The success of Te Māori can be measured at many levels; attendance levels alone attested to the popularity of the exhibitions. A total of 621,000 American people viewed the exhibitions, spread through the four major American cities, with a further 66,500 people attending special promotional concerts.

When writing of the responses of American audiences to the Te Māori exhibitions in the United States, Professor Hirini Moko Mead wrote that Te Māori had demonstrated ‘a great interest among the museum-going public of the United States in our performing arts.’

We misjudged this interest in New York, wrote Mead, and allowed for only one full performance by our Te Maāri cultural team.

‘The result was that several hundred disappointed people were turned away. In addition, the team that toured the country on behalf of Tourist and Publicity also drew capacity houses. Obviously there was a message there to be read and understood by us.’

The state of Māori art

Mead reflected further on Te Māori, and its importance to New Zealand in the spirit of Sesquentenary. The state of Maāri arts, he wrote, provided a measure of the spirit and well-being of the culture and of the people. If the arts were neglected, chances were that the culture was in poor shape – ‘it is at war or has been defeated already, it has just suffered a disaster of some kind, or it is a minority that is invisible in the larger society.’

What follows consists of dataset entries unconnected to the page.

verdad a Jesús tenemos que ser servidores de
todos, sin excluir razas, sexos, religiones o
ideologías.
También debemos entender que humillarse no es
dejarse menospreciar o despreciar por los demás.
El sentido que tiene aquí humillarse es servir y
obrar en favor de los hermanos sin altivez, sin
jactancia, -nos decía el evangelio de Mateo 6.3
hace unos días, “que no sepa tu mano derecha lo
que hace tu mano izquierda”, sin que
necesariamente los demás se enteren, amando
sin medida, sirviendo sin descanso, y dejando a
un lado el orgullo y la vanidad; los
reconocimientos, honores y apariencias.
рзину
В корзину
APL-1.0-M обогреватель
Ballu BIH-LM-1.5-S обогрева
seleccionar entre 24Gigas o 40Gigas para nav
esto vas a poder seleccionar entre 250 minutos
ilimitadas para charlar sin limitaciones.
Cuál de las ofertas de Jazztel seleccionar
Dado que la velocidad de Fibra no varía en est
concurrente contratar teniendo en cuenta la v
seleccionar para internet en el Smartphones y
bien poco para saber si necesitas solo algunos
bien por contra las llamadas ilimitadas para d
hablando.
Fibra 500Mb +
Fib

Māori arts and treasures were important to Māori and to the nation. They acted as ‘powerful links between our past and present. Many were revered as living beings and cherished for the mana they embodied.’ They reminded us of the centrality of things Māori in Aotearoa.

Art and spirit connected

Ngahuia Te Awekotuku agreed with Mead’s assessment. ‘The connections between the art and spirit’, she wrote, ‘permeate our world so profoundly that to isolate and analyse it is almost like threatening the very fabric itself.’ Spirituality and art making, she argued, had formed an integral part of the Māori world view from ancient times until the present, guiding the earliest ocean-going waka and ensuring their successful journey Aotearoa.

In 1990, during the Sesquentenary, a potent sense of the ‘power of Māori arts forms’ was evident and much celebrated.

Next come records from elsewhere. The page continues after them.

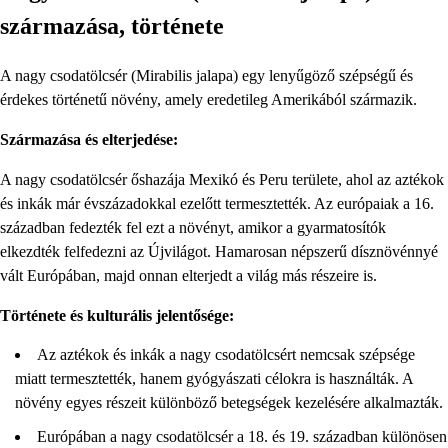
származása, története
A nagy csodatölcsér (Mirabilis jalapa) egy lenyűgöző szépségű és
érdekes történetű növény, amely eredetileg Amerikából származik.
Származása és elterjedése:
A nagy csodatölcsér őshazája Mexikó és Peru területe, ahol az aztékok
és inkák már évszázadokkal ezelőtt termesztették. Az európaiak a 16.
században fedezték fel ezt a növényt, amikor a gyarmatosítók
elkezdték felfedezni az Újvilágot. Hamarosan népszerű dísznövénnyé
vált Európában, majd onnan elterjedt a világ más részeire is.
Története és kulturális jelentősége:
Az aztékok és inkák a nagy csodatölcsért nemcsak szépsége
miatt termesztették, hanem gyógyászati célokra is használták. A
növény egyes részeit különböző betegségek kezelésére alkalmazták.
Európában a nagy csodatölcsér a 18. és 19. században különösen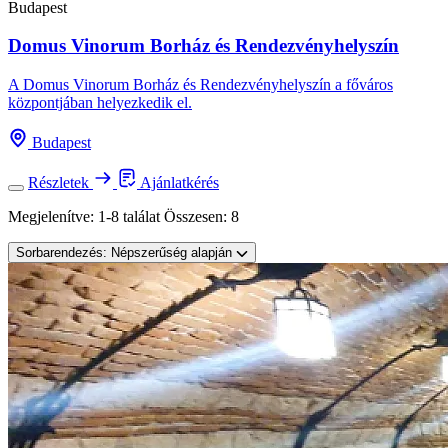
Budapest
Domus Vinorum Borház és Rendezvényhelyszín
A Domus Vinorum Borház és Rendezvényhelyszín a főváros
központjában helyezkedik el.
Budapest
Részletek
Ajánlatkérés
Megjelenítve:
1-8 találat
Összesen:
8
Sorbarendezés:
Népszerűség alapján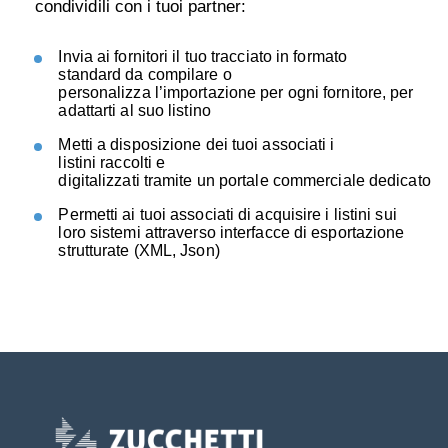
condividili con i tuoi partner:
Invia ai fornitori il tuo tracciato in formato
standard da compilare o
personalizza l’importazione per ogni fornitore, per
adattarti al suo listino
Metti a disposizione dei tuoi associati i
listini raccolti e
digitalizzati tramite un portale commerciale dedicato
Permetti ai tuoi associati di acquisire i listini sui
loro sistemi attraverso interfacce di esportazione
strutturate (XML,
Json
)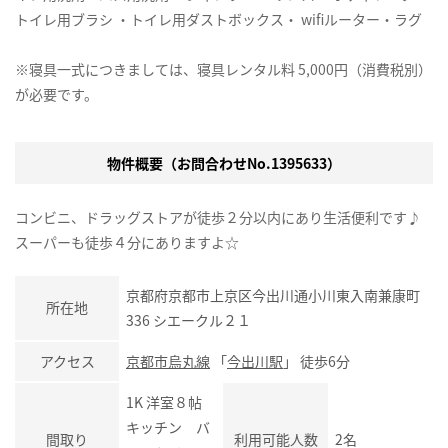
トイレ用ブラシ ・トイレ用ダストボックス・ wifiルーター・ラグ
※寝具一式につきましては、寝具レンタル料 5,000円（消費税別）
が必要です。
物件概要（お問合わせNo.1395633）
コンビニ、ドラッグストアが徒歩２分以内にあり生活便利です♪
スーパーも徒歩４分にありますよ☆
京都府京都市上京区今出川通小川東入南兼康町
所在地
336 シエークル２１
アクセス
京都市烏丸線
「
今出川駅
」 徒歩6分
1K 洋室８帖
キッチン バ
間取り
利用可能人数
2名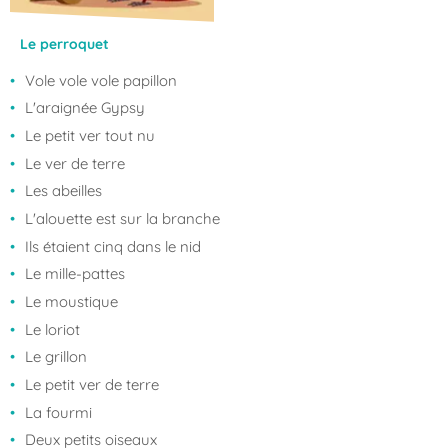
Le perroquet
Vole vole vole papillon
L'araignée Gypsy
Le petit ver tout nu
Le ver de terre
Les abeilles
L'alouette est sur la branche
Ils étaient cinq dans le nid
Le mille-pattes
Le moustique
Le loriot
Le grillon
Le petit ver de terre
La fourmi
Deux petits oiseaux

But to Māori, these treasures – feather cloaks, canoe prows, pendants and multitude of other artefacts – were more than objects of art. ‘They were living entities which carried the mana of those who made them and passed them on to the generations of today.’

In a sense, said Te Awekotuku, these artefacts were ‘people’. They were revered as if they were the ancestors that they honoured. They were called taonga tuku iho, the treasurers handed down, and their history sometimes reached as far back as Hawaiki, the Polynesian homeland of the Māori.